Introduction

The techniques discussed in Parts I and II can be extended to include other degrees of freedom, if necessary. These extensions will be generically called interacting boson models-k. In them, particularly important is the extension to include isospin degrees of freedom, since it allows one to treat light nuclei where protons and neutrons occupy the same single-particle orbits and thus where isospin plays a major role. There are two versions of this model, introduced by Elliott and White (1980) and Elliott and Evans (1981) which we shall call interacting boson models-3 and -4. Although, in principle, one should repeat for these models the entire discussion of Parts I and II, we shall confine ourselves to a brief account only, since most properties of the interacting boson models-3 and -4 can be deduced from those of the models-1 and -2.

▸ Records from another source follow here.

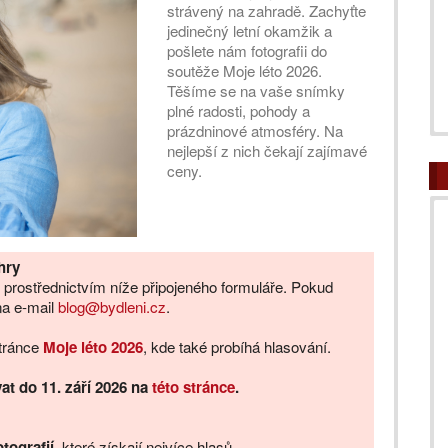
strávený na zahradě. Zachyťte
jedinečný letní okamžik a
pošlete nám fotografii do
soutěže Moje léto 2026.
Těšíme se na vaše snímky
plné radosti, pohody a
prázdninové atmosféry. Na
nejlepší z nich čekají zajímavé
ceny.
hry
jte prostřednictvím níže připojeného formuláře. Pokud
na e-mail
blog@bydleni.cz
.
stránce
Moje léto 2026
, kde také probíhá hlasování.
at do 11. září 2026 na
této stránce
.
tografií
, které získají nejvíce hlasů.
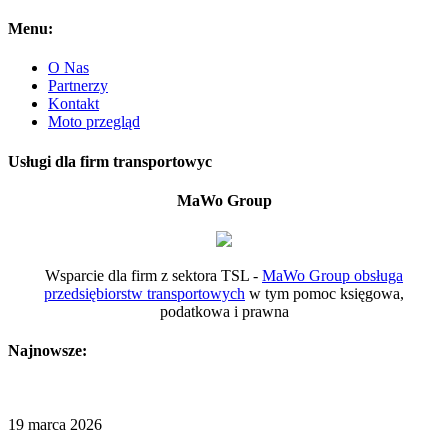
Menu:
O Nas
Partnerzy
Kontakt
Moto przegląd
Usługi dla firm transportowyc
MaWo Group
Wsparcie dla firm z sektora TSL -
MaWo Group obsługa
przedsiębiorstw transportowych
w tym pomoc księgowa,
podatkowa i prawna
Najnowsze:
19 marca 2026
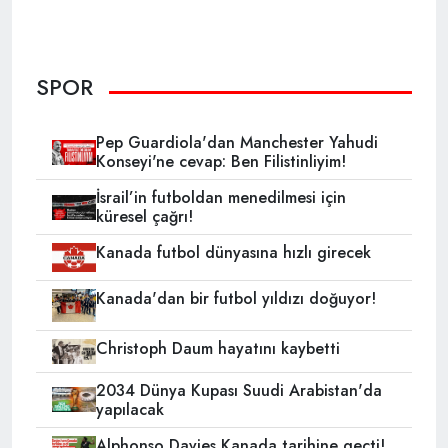
SPOR
Pep Guardiola'dan Manchester Yahudi
Konseyi'ne cevap: Ben Filistinliyim!
İsrail’in futboldan menedilmesi için
küresel çağrı!
Kanada futbol dünyasına hızlı girecek
Kanada'dan bir futbol yıldızı doğuyor!
Christoph Daum hayatını kaybetti
2034 Dünya Kupası Suudi Arabistan'da
yapılacak
Alphonso Davies Kanada tarihine geçti!..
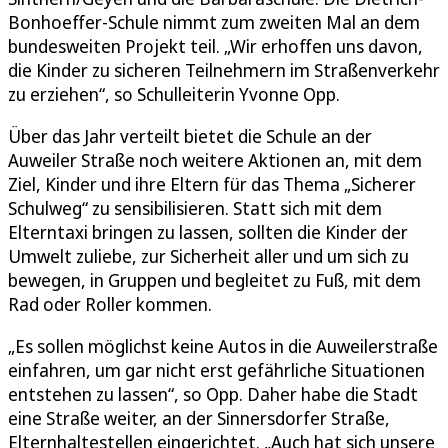
Bonhoeffer-Schule nimmt zum zweiten Mal an dem
bundesweiten Projekt teil. „Wir erhoffen uns davon,
die Kinder zu sicheren Teilnehmern im Straßenverkehr
zu erziehen“, so Schulleiterin Yvonne Opp.
Über das Jahr verteilt bietet die Schule an der
Auweiler Straße noch weitere Aktionen an, mit dem
Ziel, Kinder und ihre Eltern für das Thema „Sicherer
Schulweg“ zu sensibilisieren. Statt sich mit dem
Elterntaxi bringen zu lassen, sollten die Kinder der
Umwelt zuliebe, zur Sicherheit aller und um sich zu
bewegen, in Gruppen und begleitet zu Fuß, mit dem
Rad oder Roller kommen.
„Es sollen möglichst keine Autos in die Auweilerstraße
einfahren, um gar nicht erst gefährliche Situationen
entstehen zu lassen“, so Opp. Daher habe die Stadt
eine Straße weiter, an der Sinnersdorfer Straße,
Elternhaltestellen eingerichtet. „Auch hat sich unsere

The interacting boson model-3

This model is devised to describe the situation in light nuclei, where protons and neutrons occupy the same orbits, Fig. 7.1. Elliott and White (1980) have suggested that in order to treat the isospin degree of freedom properly, one must introduce in these nuclei a third boson, called δ, formed by a proton–neutron (pn) pair, in addition to those of the interacting boson model-2, called π and ν, formed by proton–proton (pp) and neutron–neutron (nn) pairs. The new bosons, with angular momenta and parities JP = 0+ and JP = 2+, will be denoted by sδ, dδ.